There is not much that you can do to reduce your chances of IRS audit because the formula for calculating who gets audited is not common knowledge. Be aware that certain items and too many tax deductions are known to be what triggers an IRS audit. When this occurs, they are looking to get something back and are very certain they’ll get it.

1. Cryptocurrency a.k.a., Virtual Currency Transactions

The IRS has identified virtual currency fraud as a top priority, and has partnered with both financial and cybercrime investigation units to search for unreported or improperly reported virtual currency-related income. While early virtual currency investors may have utilized the IRS’ incompetence to their benefit, it is highly unlikely that such methods will continue to be successful.

The IRS will ask for your wallet ID and blockchain addresses to gather detailed information about any virtual currency transactions. You may be asking yourself: “If the IRS audits my virtual currency tax returns, can they also audit my non-virtual currency income?”

Given the ambiguous nature of regulations surrounding the taxation of cryptocurrency and NFTs, it is highly unlikely that improperly filed virtual currency tax returns correlate with improperly filed income taxes.

At this stage in the process, the IRS is simply interested in enforcing virtual currency taxation compliance.

2. Large Refunds/Net Operating Losses (NOLs)

Generally, the IRS has no issue with small refunds because predicting the exact amount of withholdings needed over the course of the year is a difficult task, especially when factoring in deductions. However, large refunds pose an entirely different problem for the IRS and it has nothing to do with them not wanting to write a large check to the taxpayer

First, most large refunds are not associated with standard W2 taxpayers, but rather are indicative of large losses on a taxpayer’s return or something that has offset a large amount of tax that the taxpayer would have had to pay. As a result, these issues are usually much more technical than a standard return and, therefore, the IRS will usually want to take a second look at those parts of the return to make sure you are right. 

The good news is that if your calculations are right, your return may come off the manual reviewer’s desk in a short time, barring other problems. The same issue exists when a taxpayer shows a net operating loss that is carried over from a prior year. 

Even many tax preparers make mistakes when reporting net operating losses on a client’s return, the IRS may examine this section of it due to the potentially high margin of error.

3. Mistakes and math errors

Mistakes and math errors are indicative of a lack of care when preparing the return. Zeros, especially double or triple zero, indicate that the tax preparer guessed regarding an expense category or are guessing. I have seen IRS revenue agents (auditors) roll their eyes when they see complicated expense categories come out as a nice even number.

They often just know that the taxpayer is not going to be able to substantiate that category fully. In the same regard, guessing and using the same end number over and over again may also raise a red flag with the IRS. 

Most tax professionals would never advise someone to guess on a tax return, but if you are truly stumped and need to make your most honest recollection about an expense category then you might want to vary those guesses to avoid scrutiny. Of course, it never hurts to double-check your math.

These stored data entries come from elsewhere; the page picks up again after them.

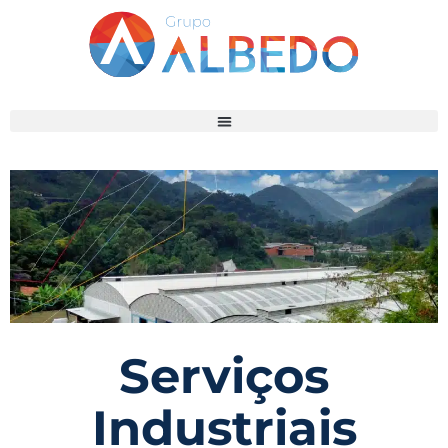
Serviços
Industriais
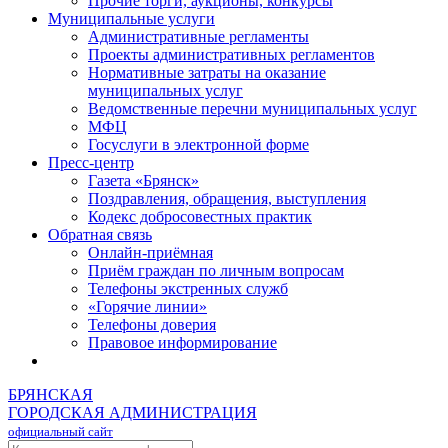
Прочие торги, аукционы, конкурсы
Муниципальные услуги
Административные регламенты
Проекты административных регламентов
Нормативные затраты на оказание
муниципальных услуг
Ведомственные перечни муниципальных услуг
МФЦ
Госуслуги в электронной форме
Пресс-центр
Газета «Брянск»
Поздравления, обращения, выступления
Кодекс добросовестных практик
Обратная связь
Онлайн-приёмная
Приём граждан по личным вопросам
Телефоны экстренных служб
«Горячие линии»
Телефоны доверия
Правовое информирование
БРЯНСКАЯ
ГОРОДСКАЯ АДМИНИСТРАЦИЯ
официальный сайт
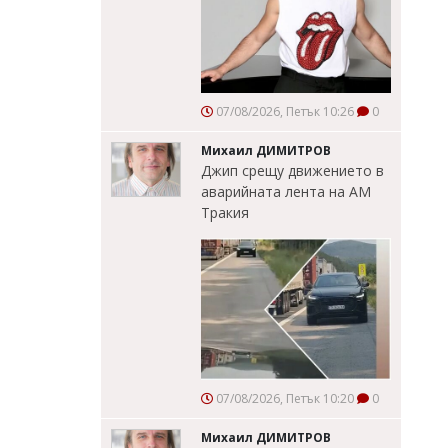
07/08/2026, Петък 10:26
0
Михаил ДИМИТРОВ
Джип срещу движението в
аварийната лента на АМ
Тракия
07/08/2026, Петък 10:20
0
Михаил ДИМИТРОВ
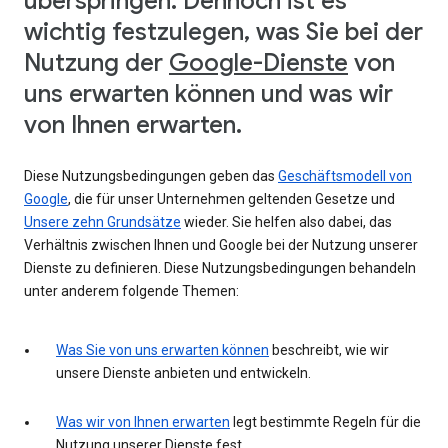
überspringen. Dennoch ist es
wichtig festzulegen, was Sie bei der
Nutzung der
Google-Dienste
von
uns erwarten können und was wir
von Ihnen erwarten.
Diese Nutzungsbedingungen geben das
Geschäftsmodell von
Google
, die für unser Unternehmen geltenden Gesetze und
Unsere zehn Grundsätze
wieder. Sie helfen also dabei, das
Verhältnis zwischen Ihnen und Google bei der Nutzung unserer
Dienste zu definieren. Diese Nutzungsbedingungen behandeln
unter anderem folgende Themen:
Was Sie von uns erwarten können
beschreibt, wie wir
unsere Dienste anbieten und entwickeln.
Was wir von Ihnen erwarten
legt bestimmte Regeln für die
Nutzung unserer Dienste fest.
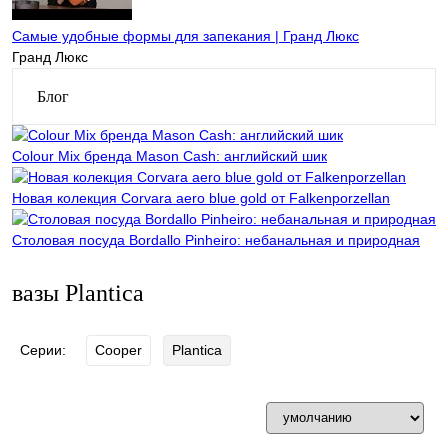
Самые удобные формы для запекания | Гранд Люкс
Гранд Люкс
Блог
Colour Mix бренда Mason Cash: английский шик
Новая колекция Corvara aero blue gold от Falkenporzellan
Столовая посуда Bordallo Pinheiro: небанальная и природная
вазы Plantica
Серии:
Cooper
Plantica
Фильтр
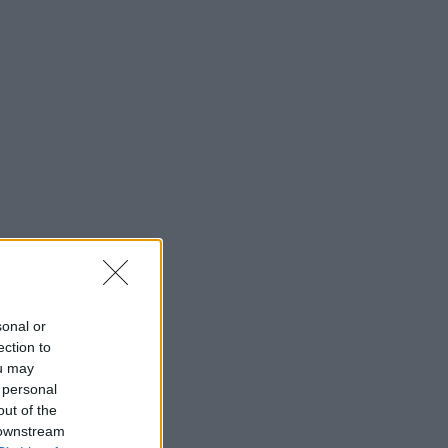
sonal or
ection to
ou may
 personal
out of the
 downstream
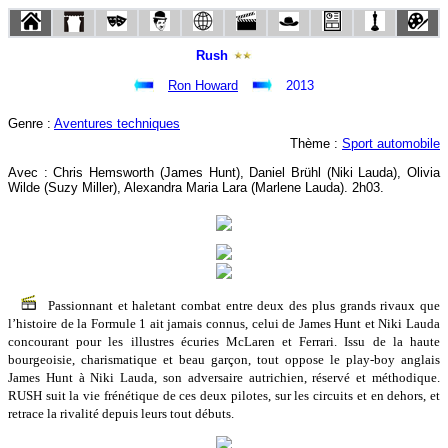
Rush
Ron Howard
2013
Genre :
Aventures techniques
Thème :
Sport automobile
Avec : Chris Hemsworth (James Hunt), Daniel Brühl (Niki Lauda), Olivia
Wilde (Suzy Miller), Alexandra Maria Lara (Marlene Lauda). 2h03.
Passionnant et haletant combat entre deux des plus grands rivaux que
l’histoire de la Formule 1 ait jamais connus, celui de James Hunt et Niki Lauda
concourant pour les illustres écuries McLaren et Ferrari. Issu de la haute
bourgeoisie, charismatique et beau garçon, tout oppose le play-boy anglais
James Hunt à Niki Lauda, son adversaire autrichien, réservé et méthodique.
RUSH suit la vie frénétique de ces deux pilotes, sur les circuits et en dehors, et
retrace la rivalité depuis leurs tout débuts.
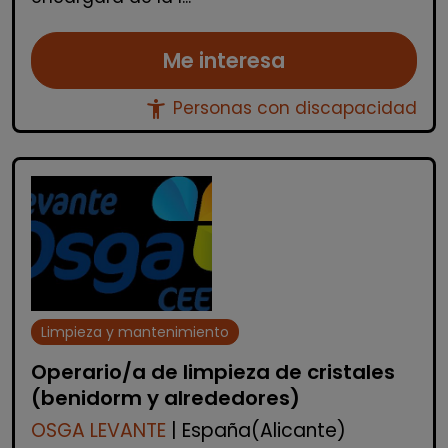
Me interesa
accessibility_new
Personas con discapacidad
Limpieza y mantenimiento
Operario/a de limpieza de cristales
(benidorm y alrededores)
OSGA LEVANTE
| España(Alicante)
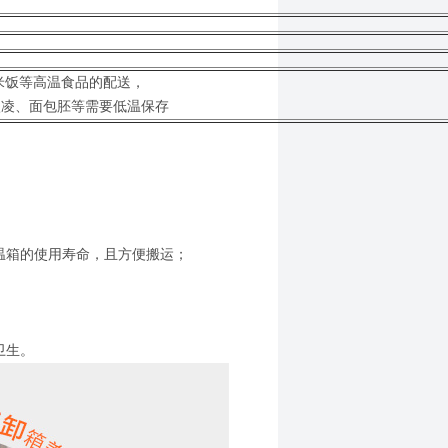
、米饭等高温食品的配送，
冰激凌、面包胚等需要低温保存
温箱的使用寿命，且方便搬运；
；
卫生。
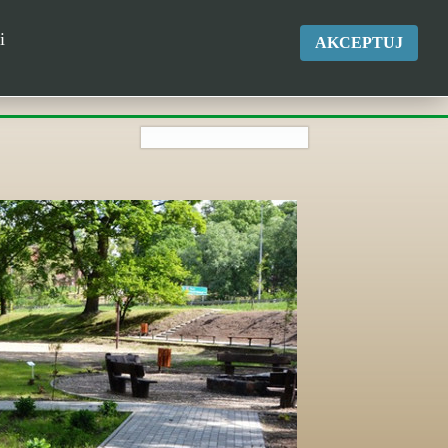
okgk@kikol.pl
i
AKCEPTUJ
Tel. +48 500 837 986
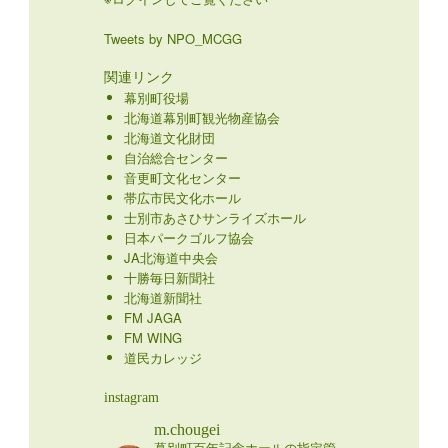
Tweets by NPO_MCGG
関連リンク
幕別町役場
北海道幕別町観光物産協会
北海道文化財団
自治総合センター
音更町文化センター
帯広市民文化ホール
士別市あさひサンライズホール
日本パークゴルフ協会
JA北海道中央会
十勝毎日新聞社
北海道新聞社
FM JAGA
FM WING
道民カレッジ
instagram
m.chougei
幕別町百年記念ホールの指定管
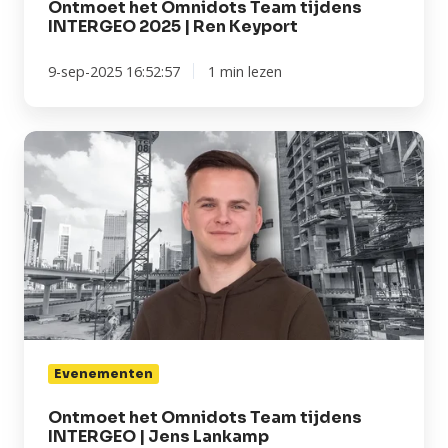
Ontmoet het Omnidots Team tijdens
INTERGEO 2025 | Ren Keyport
9-sep-2025 16:52:57
1 min lezen
Ontmoet
het
Omnidots
Team
tijdens
INTERGEO
|
Jens
Lankamp
Evenementen
Ontmoet het Omnidots Team tijdens
INTERGEO | Jens Lankamp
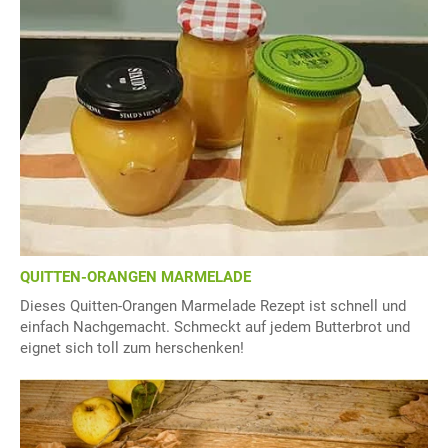
QUITTEN-ORANGEN MARMELADE
Dieses Quitten-Orangen Marmelade Rezept ist schnell und
einfach Nachgemacht. Schmeckt auf jedem Butterbrot und
eignet sich toll zum herschenken!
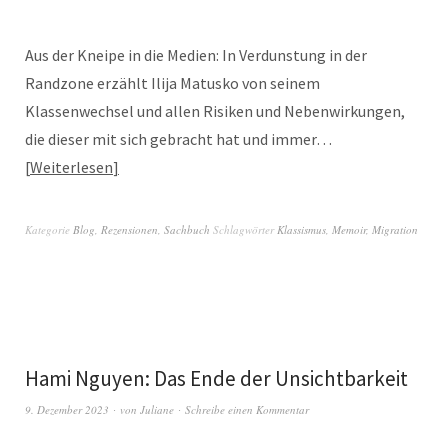
Aus der Kneipe in die Medien: In Verdunstung in der
Randzone erzählt Ilija Matusko von seinem
Klassenwechsel und allen Risiken und Nebenwirkungen,
die dieser mit sich gebracht hat und immer…
Weiterlesen
Kategorie
Blog
,
Rezensionen
,
Sachbuch
Schlagwörter
Klassismus
,
Memoir
,
Migration
Hami Nguyen: Das Ende der Unsichtbarkeit
9. Dezember 2023
von
Juliane
Schreibe einen Kommentar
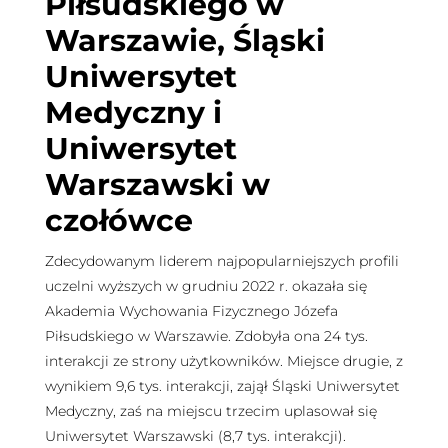
Piłsudskiego w
Warszawie, Śląski
Uniwersytet
Medyczny i
Uniwersytet
Warszawski w
czołówce
Zdecydowanym liderem najpopularniejszych profili
uczelni wyższych w grudniu 2022 r. okazała się
Akademia Wychowania Fizycznego Józefa
Piłsudskiego w Warszawie. Zdobyła ona 24 tys.
interakcji ze strony użytkowników. Miejsce drugie, z
wynikiem 9,6 tys. interakcji, zajął Śląski Uniwersytet
Medyczny, zaś na miejscu trzecim uplasował się
Uniwersytet Warszawski (8,7 tys. interakcji).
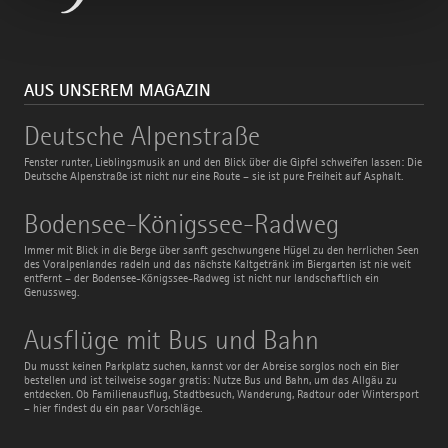
AUS UNSEREM MAGAZIN
Deutsche
Deutsche Alpenstraße
Alpenstraße
Fenster runter, Lieblingsmusik an und den Blick über die Gipfel schweifen lassen: Die
Deutsche Alpenstraße ist nicht nur eine Route – sie ist pure Freiheit auf Asphalt.
Bodensee-
Bodensee-Königssee-Radweg
Königssee-
Radweg
Immer mit Blick in die Berge über sanft geschwungene Hügel zu den herrlichen Seen
des Voralpenlandes radeln und das nächste Kaltgetränk im Biergarten ist nie weit
entfernt – der Bodensee-Königssee-Radweg ist nicht nur landschaftlich ein
Genussweg.
Ausflüge
Ausflüge mit Bus und Bahn
mit
Bus
Du musst keinen Parkplatz suchen, kannst vor der Abreise sorglos noch ein Bier
und
bestellen und ist teilweise sogar gratis: Nutze Bus und Bahn, um das Allgäu zu
Bahn
entdecken. Ob Familienausflug, Stadtbesuch, Wanderung, Radtour oder Wintersport
– hier findest du ein paar Vorschläge.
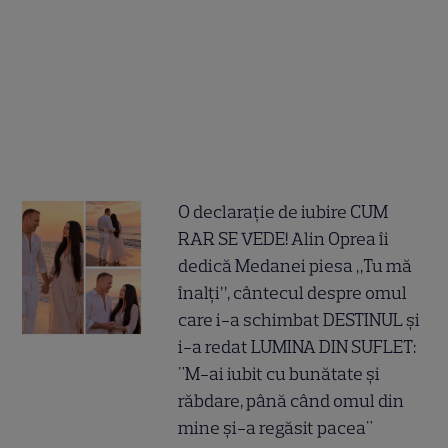
O declarație de iubire CUM
RAR SE VEDE! Alin Oprea îi
dedică Medanei piesa „Tu mă
înalți”, cântecul despre omul
care i-a schimbat DESTINUL și
i-a redat LUMINA DIN SUFLET:
"M-ai iubit cu bunătate și
răbdare, până când omul din
mine și-a regăsit pacea"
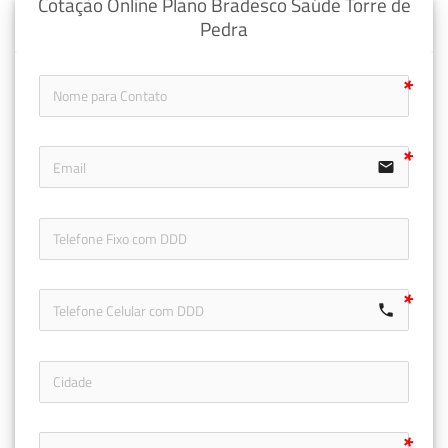
Cotação Online Plano Bradesco Saúde Torre de
Pedra
email
icon-ph
call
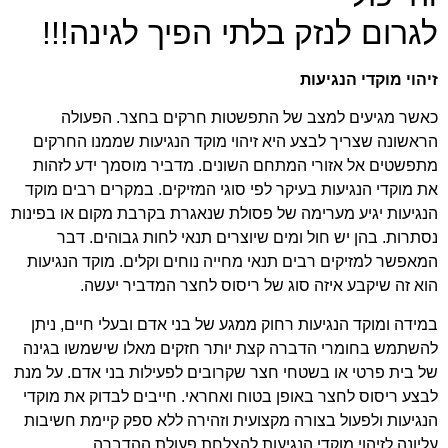
לגרום לנזק בלתי הפיך לגינה!!!
זיהוי מוקדי הנגיעות
כאשר מגיעים למצב של התפשטות חרקים בחצר. הפעולה
הראשונה שצריך לבצע היא זיהוי מוקד הנגיעות שממנו החרקים
מתפשטים אל אזורי המתחם השונים. מדביר מוסמך ידע לזהות
את מוקדי הנגיעות בעיקר לפי סוגי המזיקים. במקרים רבים מוקד
הנגיעות יגיע מערימה של פסולת שנאגרת בקרבת מקום או בפינות
נסתרות. בהן יש חול ומים שיוצרים תנאי לחות גבוהים. דבר
המאפשר למזיקים רבים תנאי מחייה נוחים וקלים. מוקד הנגיעות
הוא זה שיקבע איזה סוג של ריסוס לחצר המדביר יעשה.
במידה ומוקד הנגיעות רחוק ממגע של בני אדם ובעלי חיים, ניתן
להשתמש בחומרי הדברה קצת יותר חזקים מאלו שישמשו בגינה
של בית פרטי או בשטחי חצר שקרובים לפעילות בני אדם. על מנת
לבצע ריסוס לחצר באופן בטוח ואחראי. חייבים לבדוק את מוקדי
הנגיעות ולפעול בצורה מקצועית וזהירה ללא ספק קיימת חשיבות
עליונה לזיהוי מוקדי הנגיעות להצלחת פעולת ההדברה.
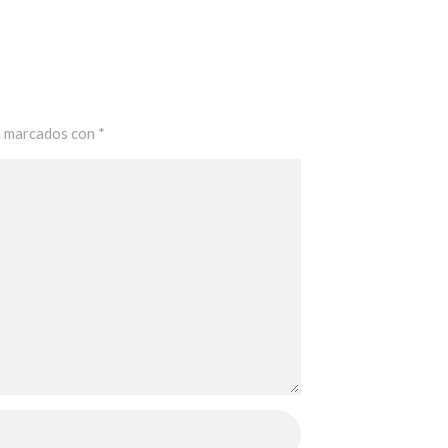
n marcados con
*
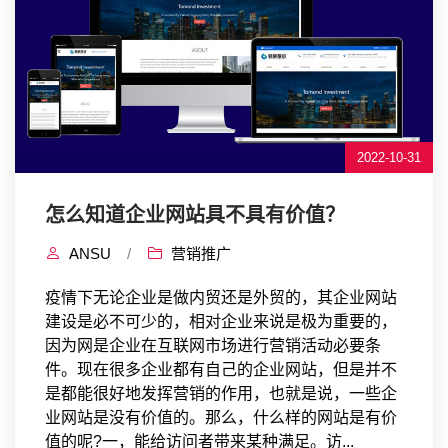
2022-10-31
怎么知道企业网站具不具有价值？
ANSU
/
营销推广
疫情下无论企业是做内贸还是外贸的，其企业网站
建设是必不可少的，相对企业来说是极为重要的，
因为网是企业在互联网市场进行营销活动必要条
件。现在很多企业都有自己的企业网站，但是并不
是都能很好地发挥营销的作用，也就是说，一些企
业网站是没有价值的。那么，什么样的网站是有价
值的呢?一，能给访问者带来某种满足。访...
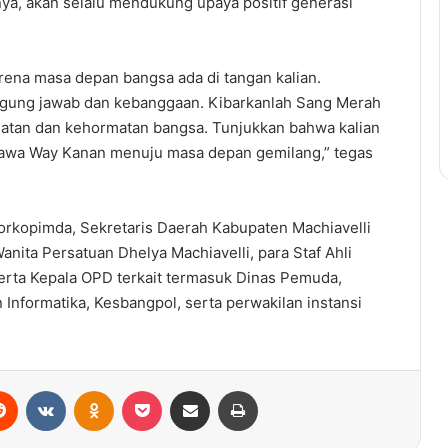
nya, akan selalu mendukung upaya positif generasi
rena masa depan bangsa ada di tangan kalian.
ggung jawab dan kebanggaan. Kibarkanlah Sang Merah
ulatan dan kehormatan bangsa. Tunjukkan bahwa kalian
bawa Way Kanan menuju masa depan gemilang,” tegas
Forkopimda, Sekretaris Daerah Kabupaten Machiavelli
anita Persatuan Dhelya Machiavelli, para Staf Ahli
 serta Kepala OPD terkait termasuk Dinas Pemuda,
 Informatika, Kesbangpol, serta perwakilan instansi
Reddit
VKontakte
Odnoklassniki
Pocket
Share via Email
Print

4. Large changes of income

Probably one of the main IRS audit triggers is a large change of income. Of course, there are many unexpected events in life that can cause changes in income such as a loss in job, a windfall gain, or just unexpected good or bad luck in life. 

As such, unexpected and significant swings in income can usually be explained fairly easily. However, large inconsistencies in income from year to year may indicate an area of concern to the IRS if the change in income is not readily apparent (i.e. losses of a job would be reflected by a W2). 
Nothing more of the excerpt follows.